House-Senate conferees, rushing to finish the 96th Congress' lame-duck business, speedily agreed yesterday to a split-the-difference $632.4 billion budget for 1981 that anticipates a $27.4 billion deficit and a tax cut of $35 billion to $40 billion sometime during the year.

Meanwhile, another set of conferees, working on a $10 billion savings package, agreed to continue twice-a-year cost-of-living increases for retired federal workers. The Senate had wanted to save about $750 million annually by giving pension increases only once a year.

So hurried was the two-hour conference on the budget that it began before House conferees were officially designated, and ended before many details were worked out -- leaving lots of room for President-elect Ronald Reagan and the new Congress to have the final say on taxes and spending.

The tax cut provision allows for a revenue loss of $12.5 billion in the fiscal year ending Sept. 30, enough to accommodate up to $40 billion in tax cuts for the 1981 calendar year, or about what Reagan has discussed, according to committee aides. The conferees' proposal envisions business tax cuts retroactive to Jan. 1, and individual tax cuts to take effect July 1, although details of the legislation would be left to the new Congress.

The agreement is expected to go to the House and Senate floors for final action later this week, clearing away the major obstacle in the way of a scheduled adjournment by Dec. 5.

The slap-dash windup to the long, often painful, fiscal odyssey that started last spring with high hopes of a balanced budget increases the likelihood that Congress will have to pass yet another budget resolution as it considers tax and spending bills next year.

Republicans who will take over the Senate as well as the White House in January have argued from the start of the post-election session that major budget decisions should be left until next year.

Nevertheless, the basic outline of spending for fiscal 1981, which began last October and ends next September, includes a heavy emphasis on defense with cutbacks or slowdowns in the rate of growth for many social programs that the Democrats have championed over the years.

The $632.4 billion spending ceiling is $60 billion higher than spending for fiscal 1980, with most of the increase resulting from inflation and from the military buildup.
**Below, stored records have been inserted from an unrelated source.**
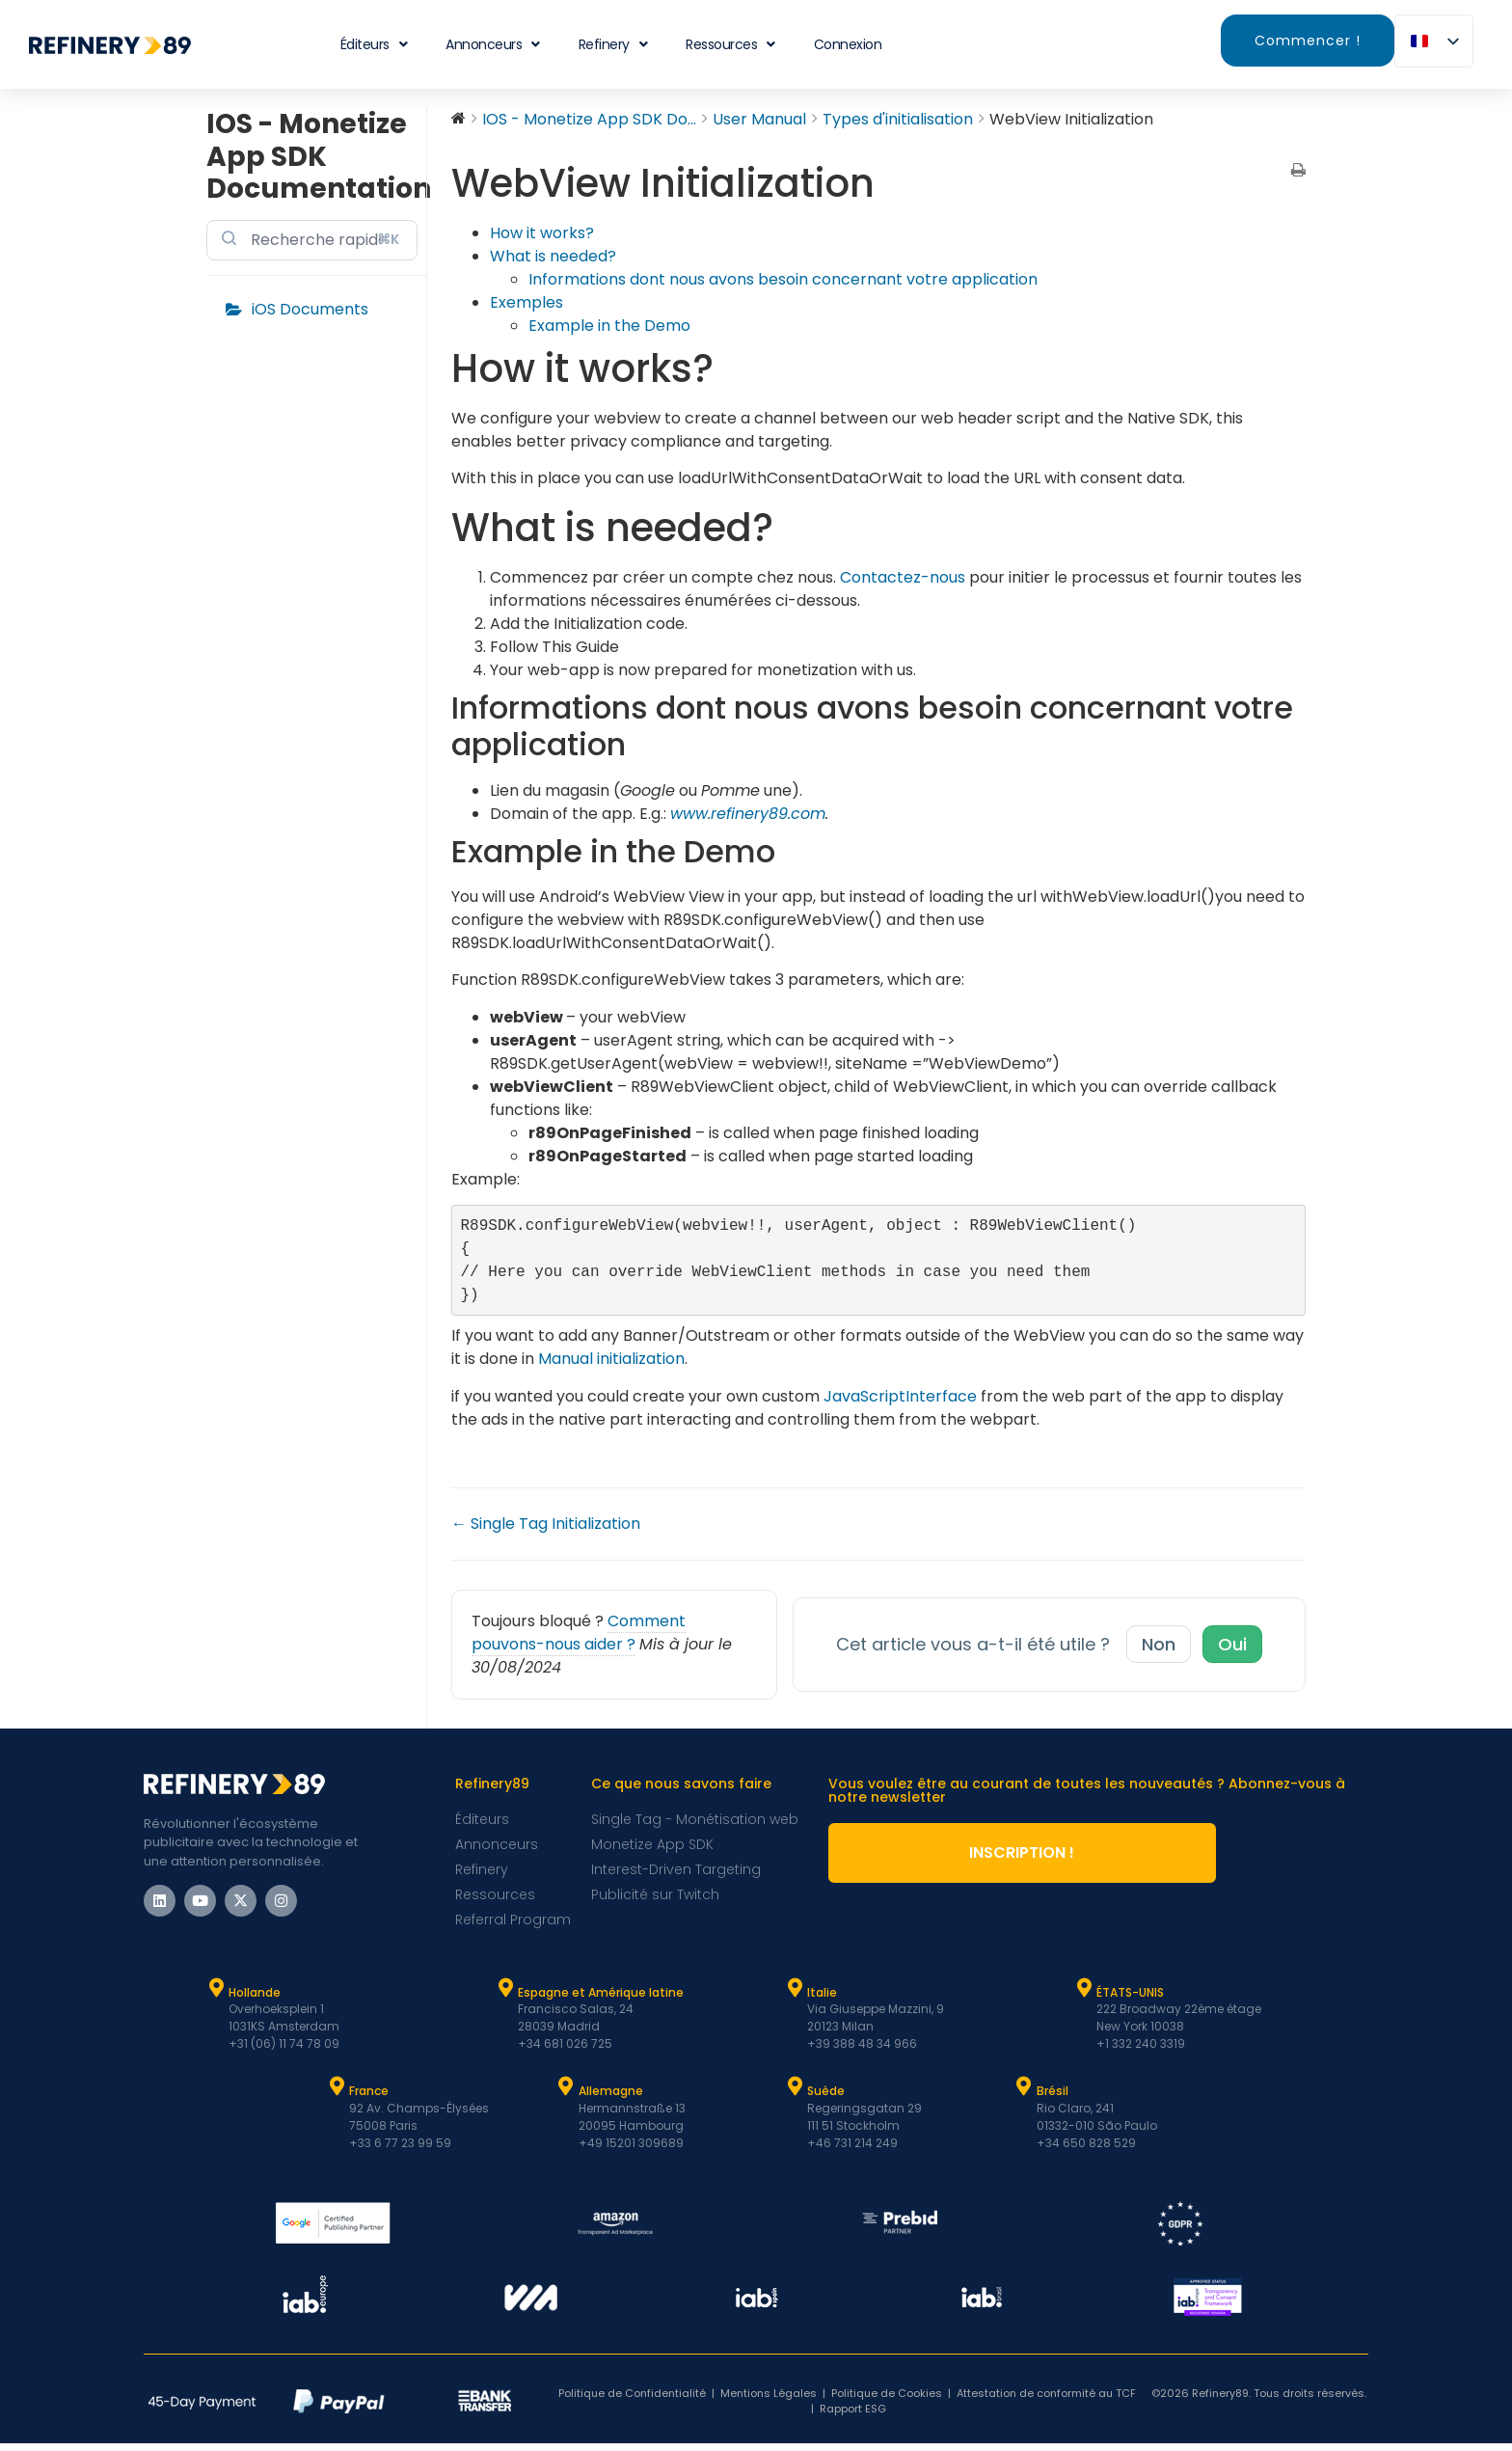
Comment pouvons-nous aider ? (579, 1640)
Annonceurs (493, 44)
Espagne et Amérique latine (601, 2000)
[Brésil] (1024, 2094)
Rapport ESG (853, 2416)
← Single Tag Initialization (545, 1531)
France (369, 2098)
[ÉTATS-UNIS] (1084, 1995)
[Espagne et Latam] (505, 1995)
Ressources (730, 44)
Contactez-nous (902, 577)
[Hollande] (216, 1995)
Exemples (526, 302)
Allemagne (611, 2098)
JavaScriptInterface (900, 1404)
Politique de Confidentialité (632, 2401)
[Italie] (794, 1995)
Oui (1232, 1652)
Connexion (848, 44)
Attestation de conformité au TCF (1046, 2401)
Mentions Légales (768, 2401)
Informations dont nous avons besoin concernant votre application (783, 279)
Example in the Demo (609, 325)
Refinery (613, 44)
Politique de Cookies (886, 2401)
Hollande (255, 2000)
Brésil (1052, 2098)
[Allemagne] (566, 2094)
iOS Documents (310, 309)
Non (1158, 1652)
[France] (336, 2094)
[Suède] (794, 2094)
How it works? (542, 233)
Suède (826, 2098)
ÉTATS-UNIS (1130, 2000)
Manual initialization (611, 1366)
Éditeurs (374, 44)
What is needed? (553, 256)
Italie (822, 2000)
The deficit of $27.4 billion would be roughly half the 1980 deficit of $59 billion but a far cry from the modest surplus that Congress approved in its budget targets last summer.

Despite the increase in spending numbers, the budget actually calls for a 1.4 percent reduction in overall spending in real-dollar terms, after discounting the effect of inflation on federal revenues, according to Senate Budget Committee Chairman Ernest F. Hollings (D-S.C.). For discretionary domestic programs, the cuts amount to more than 15 percent, Hollings told the Senate on Tuesday.

The speedy conference action came almost immediately after the Senate wound up its budget resolution by voting to double its Budget Committee's proposed deficit to accommodate a tax cut of up to $39 billion on Jan. 1. The House had provided in its resolution for a tax cut of about $30 billion to take effect July 1.

Senate Democrats agreed only a week ago to postpone the tax cut issue until next year, but 18 Democrats joined most Republicans in the 58-to-36 vote to increase the projected deficit from $17.9 billion to $34.7 billion to make room for the tax cut.

The conferees' decision to set the deficit at $27.4 billion was a compromise between the final Senate figure and the $25 billion deficit approved earlier by the House, tilting strongly toward the House position. In the conference, House Budget Committee Chairman Robert N. Giaimo (D-Conn.) contended that a larger deficit would be impossible to pass in the House.

The Senate vote to enlarge the deficit came over strong objections from Hollings and the Senate Budget Committee's ranking minority member, Sen. Henry Bellmon (R-Okla.), who argued that a deficit increase would only fuel inflation.

"This is a vote for inflation . . . to increase the burden of government," complained Hollings, who ridiculed the Republican Kemp-Roth proposal for a 30 percent tax cut over three years as a "Mickey-Mouse, across-the-board, give-'em-a-free-lunch" tax cut.

Bellmon said the tax cut could drive the deficit for fiscal 1981 as high as $50 billion, which he said would be the third highest in history. It would be analogous, he said, to an overstrained corporation borrowing money at high interest rates to pay dividends.

But Republican tax cut champions, joined by Democrats ranging from Sen. Bill Bradley (N.J.) to David L. Boren (Okla.), argued that the voters had, in effect, demanded tax relief in the elections earlier this month. A tax cut is inevitable next year, argues Sen. William V. Roth (R-Del.), a cosponsor of the Kemp-Roth proposal, so why not pave the way now for swift action early next year?

The Senate vote on passage of the budget resolution was 48 to 46, an unusually close margin for the Senate, with many Democrats who opposed the tax cut provision voting against the resolution.

Among Washington-area senators, Harry F. Byrd Jr. (Ind-Va.), John W. Warner (R-Va.) and Paul S. Sarbanes (D-Md.) voted against the resolution. Among the three, only Sarbanes opposed the tax cut inclusion. Sen. Charles Mathias (R-Md.) was not recorded on either vote.